Supplied material:
_ _ _ _ _
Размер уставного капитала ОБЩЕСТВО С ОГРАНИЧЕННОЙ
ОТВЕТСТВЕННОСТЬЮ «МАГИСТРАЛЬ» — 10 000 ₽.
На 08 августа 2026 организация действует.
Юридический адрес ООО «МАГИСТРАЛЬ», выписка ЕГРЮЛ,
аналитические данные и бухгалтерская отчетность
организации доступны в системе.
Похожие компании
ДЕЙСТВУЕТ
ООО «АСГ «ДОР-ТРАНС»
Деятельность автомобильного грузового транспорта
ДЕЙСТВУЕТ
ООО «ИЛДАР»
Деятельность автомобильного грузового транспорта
_ _ _ _ _
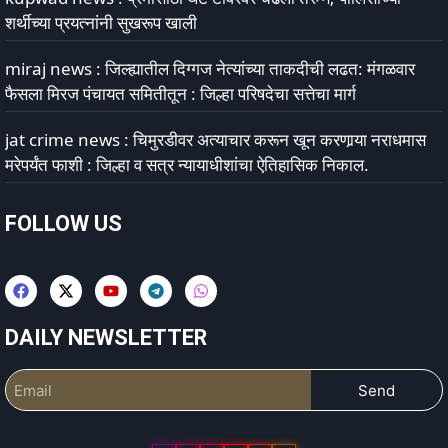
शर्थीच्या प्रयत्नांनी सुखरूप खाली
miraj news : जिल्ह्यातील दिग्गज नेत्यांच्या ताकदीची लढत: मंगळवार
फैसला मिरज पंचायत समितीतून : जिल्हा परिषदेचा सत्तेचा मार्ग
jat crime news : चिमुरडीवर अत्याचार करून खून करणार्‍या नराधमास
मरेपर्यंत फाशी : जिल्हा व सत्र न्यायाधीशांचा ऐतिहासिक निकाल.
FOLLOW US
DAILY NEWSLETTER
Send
_ _ _ _ _
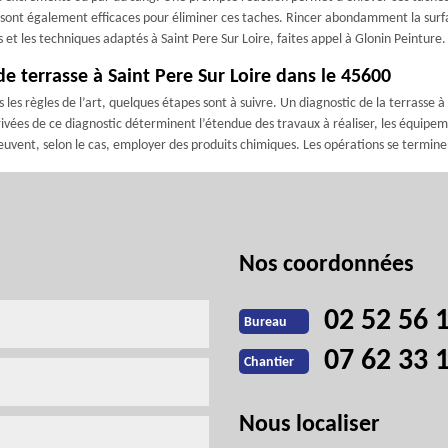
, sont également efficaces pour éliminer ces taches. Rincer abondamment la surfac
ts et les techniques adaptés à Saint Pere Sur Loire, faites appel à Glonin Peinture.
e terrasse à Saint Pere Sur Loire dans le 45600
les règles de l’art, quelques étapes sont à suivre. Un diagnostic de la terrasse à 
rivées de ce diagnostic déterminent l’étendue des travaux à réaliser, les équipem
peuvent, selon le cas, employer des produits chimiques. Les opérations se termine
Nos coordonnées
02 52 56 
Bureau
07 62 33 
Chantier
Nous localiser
_ _ _ _ _
Try it:
Please return every line of the material above that includes "Loire".

Output for this task:
ts et les techniques adaptés à Saint Pere Sur Loire, faites appel à Glonin Peinture.
e terrasse à Saint Pere Sur Loire dans le 45600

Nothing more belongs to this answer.